只見那棵由“兩儀源生陣”與“生命原始碼”共同構築的光之古樹虛影,在洪流衝擊下劇烈搖曳,光芒明滅不定,枝葉不斷崩碎又重組,其根系深入的前哨站主體結構也發出不堪重負的哀鳴,大片裝甲熔化、解體。
但,它沒有崩潰!
古樹虛影每一次搖曳,都彷彿在吸收、轉化一部分衝擊的能量!那些代表“秩序創生”的紋理,如同活物般在破損的裝甲上游走、修復、加固!
更奇妙的是,古樹虛影散發出的那種包容而堅韌的生命韻律,似乎形成了一層無形的“概念緩衝帶”,使得純粹的“邏輯刪除”與“規則扭曲”效果被大幅削弱。
彷彿這些攻擊觸及古樹領域之時,其“抹消”與“篡改”的本質被強行“定義”為了某種可以“被秩序同化、被生命包容”的“外來能量擾動”!

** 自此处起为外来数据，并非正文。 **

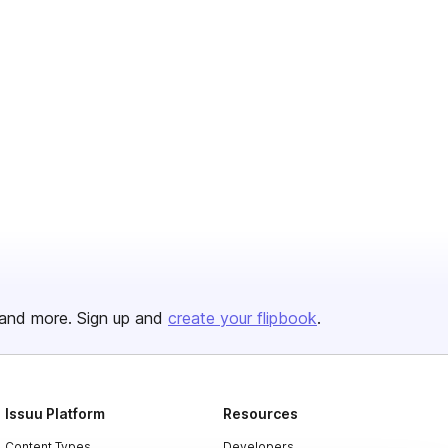
and more. Sign up and
create your flipbook
.
Issuu Platform
Resources
Content Types
Developers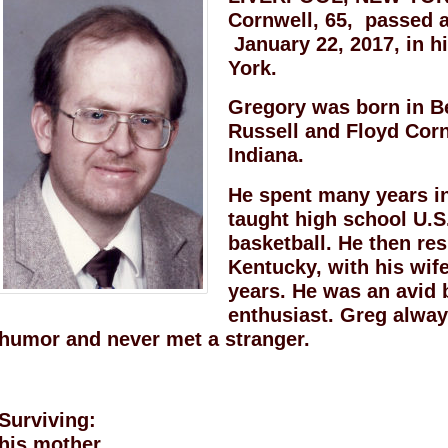
Cornwell, 65, passed 
January 22, 2017, in h
York.
Gregory was born in Be
Russell and Floyd Cornw
Indiana.
He spent many years i
taught high school U.S
basketball. He then res
Kentucky, with his wif
years. He was an avid 
enthusiast. Greg alway
humor and never met a stranger.
Surviving:
his mother,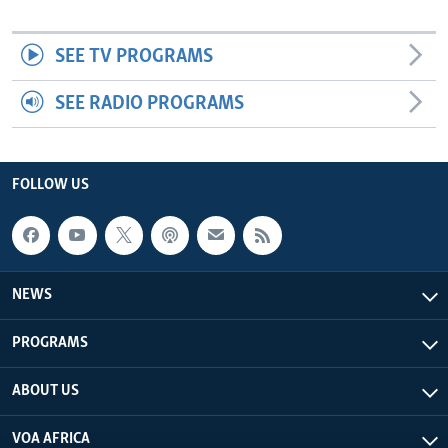
SEE TV PROGRAMS
SEE RADIO PROGRAMS
FOLLOW US
NEWS
PROGRAMS
ABOUT US
VOA AFRICA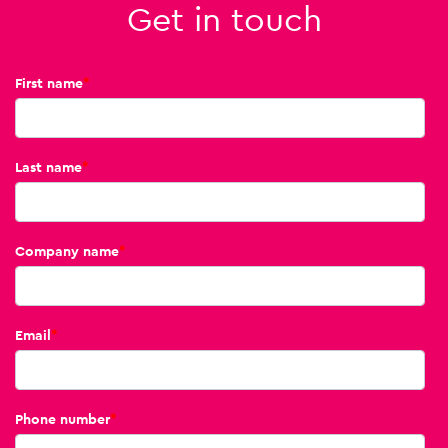
Get in touch
First name
*
Last name
*
Company name
*
Email
*
Phone number
*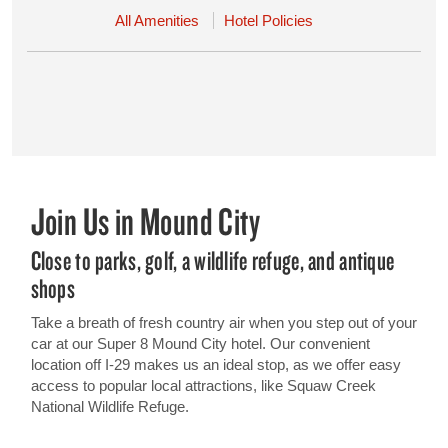
All Amenities
Hotel Policies
Join Us in Mound City
Close to parks, golf, a wildlife refuge, and antique
shops
Take a breath of fresh country air when you step out of your
car at our Super 8 Mound City hotel. Our convenient
location off I-29 makes us an ideal stop, as we offer easy
access to popular local attractions, like Squaw Creek
National Wildlife Refuge.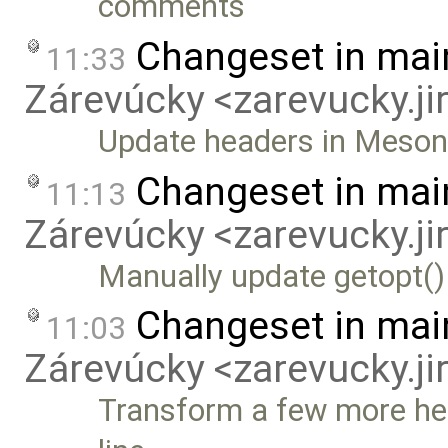
comments
Changeset in mai
11:33
Zárevúcky <zarevucky.j
Update headers in Meson b
Changeset in mai
11:13
Zárevúcky <zarevucky.j
Manually update getopt()
Changeset in mai
11:03
Zárevúcky <zarevucky.j
Transform a few more hea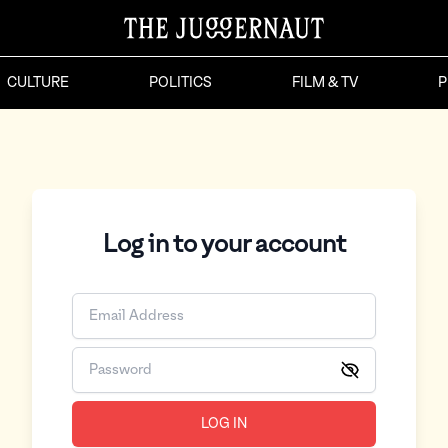
CULTURE
POLITICS
FILM & TV
P
Log in to your account
LOG IN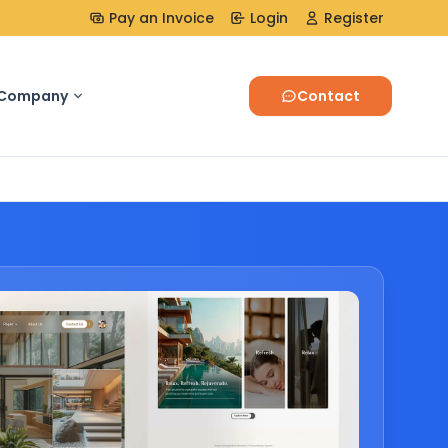
Pay an Invoice
Login
Register
Company
Contact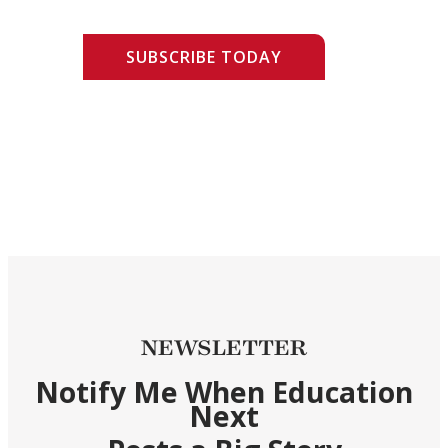
SUBSCRIBE TODAY
NEWSLETTER
Notify Me When Education
Next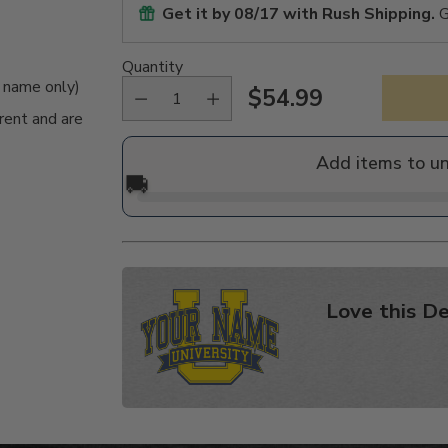
Get it by
08/17
with Rush Shipping.
G
Quantity
e name only)
$54.99
Regular
rent and are
price
Add items to u
🚚
Love this De
Adding
product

這不僅僅是防禦,更是雲澈剛剛領悟、並藉助古樹虛影初步實現的——“兩儀定義領域”的雛形!在這個領域內,由他主導,可以一定程度上“定義”攻擊的性質與結果!
當然,這種“定義”需要消耗難以想象的力量。
雲澈本就虛弱的身體,此刻更是如同被掏空,七竅都開始滲出那青灰二色的血液,意識在劇痛與透支的邊緣瘋狂搖擺。曦舞、蒼烈、星兒同樣面色慘白,力量飛速流逝。
前哨站的損傷在不斷增加,能量儲備斷崖式下跌至19%,聯軍各單位的損耗更是觸目驚心。但,他們奇蹟般地,在星骸議會的全力一擊下,撐住了第一波!
當那毀滅性的能量洪流逐漸散去,星骸議會的艦隊似乎也因這一擊消耗巨大而出現了短暫的攻擊間隙。
而展現在所有人眼前的景象,則讓戰場陷入了一種詭異的寂靜。
第七秩序前哨站,已然殘破不堪,超過三分之二的體積在攻擊中熔化、崩塌、消失,剩下的部分也佈滿了巨大的裂痕與焦黑的痕跡,如同在烈焰中焚燒殆盡的巨樹殘骸。
然而,在其最核心、被那棵雖然黯淡了數倍、卻依舊頑強存在的古樹虛影籠罩的區域,主體結構依然保持著基本的完整,甚至那些閃爍的“秩序創生”紋理仍在緩慢地修復著最致命的創傷。